[fr] L’hypogonadisme chez l’homme diabétique est un syndrome clinique fréquemment sous-estimé, caractérisé par des signes et symptômes de déficience androgénique mais également par des troubles de la fertilité. La physiopathologie de cet hypogonadisme est complexe et multifactorielle. Les troubles de la régulation glycémique, l’hyperinsulinisme et l’obésité déterminent un dysfonctionnement au niveau hypothalamique mais également au niveau gonadique.
Un faisceau d’arguments nouveaux soulèvent l’intérêt de rechercher et de traiter l’hypogonadisme chez l’homme diabétique. Tout d’abord, plusieurs études épidémiologiques (1) montrent que le déficit en testostérone prédit la survenue d’un syndrome métabolique et du diabète, et que ce déficit s’accompagne d’une mortalité cardiovasculaire plus élevée (2). Ensuite, neuf études récentes démontrent que la perte pondérale intensive obtenue par régime et/ou chirurgie bariatrique normalise les taux de testostérone (3).

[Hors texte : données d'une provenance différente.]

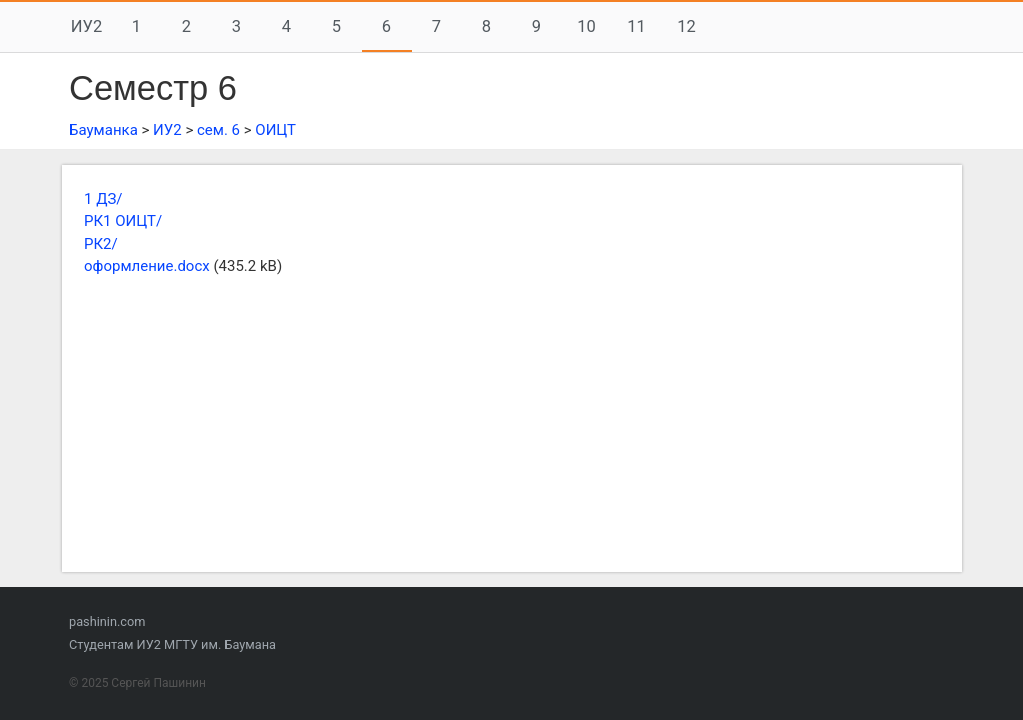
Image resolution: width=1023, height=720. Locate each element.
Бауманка (103, 130)
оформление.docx (147, 266)
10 (586, 26)
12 (686, 26)
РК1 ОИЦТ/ (123, 221)
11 (636, 26)
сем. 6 (218, 130)
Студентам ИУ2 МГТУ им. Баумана (172, 644)
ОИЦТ (275, 130)
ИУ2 (86, 26)
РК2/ (101, 244)
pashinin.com (107, 621)
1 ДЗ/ (103, 199)
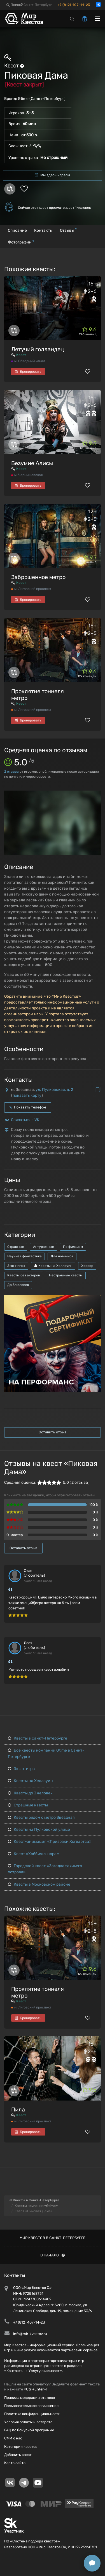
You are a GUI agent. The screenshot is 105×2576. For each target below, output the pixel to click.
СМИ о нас (13, 2438)
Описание (17, 230)
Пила (18, 2109)
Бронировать (28, 372)
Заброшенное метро (38, 577)
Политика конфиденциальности (32, 2414)
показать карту (27, 1095)
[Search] (72, 18)
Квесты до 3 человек (30, 1793)
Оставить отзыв (52, 1432)
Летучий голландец (37, 349)
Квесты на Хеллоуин (53, 1266)
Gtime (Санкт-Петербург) (42, 98)
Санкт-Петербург (36, 5)
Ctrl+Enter (35, 2389)
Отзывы (68, 230)
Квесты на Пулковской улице (39, 1829)
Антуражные (43, 1247)
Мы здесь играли (52, 175)
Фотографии (21, 242)
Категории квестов (20, 2446)
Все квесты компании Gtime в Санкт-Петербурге (46, 1753)
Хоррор (87, 1266)
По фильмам (73, 1247)
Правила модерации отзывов (29, 2397)
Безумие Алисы (32, 463)
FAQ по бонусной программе (29, 2430)
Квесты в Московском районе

Par ailleurs, une méta analyse portant sur cinq études confirme que la supplémentation en testostérone chez le diabétique hypogonadique se traduit par une réduction modeste de la circonférence abdominale, par une diminution de la glycémie et de l’HbA1c (4). Enfin, certaines études indiquent que la supplémentation en testostérone chez ces patients améliore leur survie (5).
Si l’ensemble de ces études d’observation et d’intervention suggèrent des effets cardiométaboliques avantageux induits par la testostérone, on peut regretter un manque d’études randomisées, à large cohorte, évaluant les risques et bénéfices sur le long terme de ce traitement hormonal de supplémentation chez les patients diabétiques. Cette présentation fait le point sur les évidences actuelles reliant le déficit androgénique avec le diabète de type 2 et ses implications sur le risque cardiométabolique.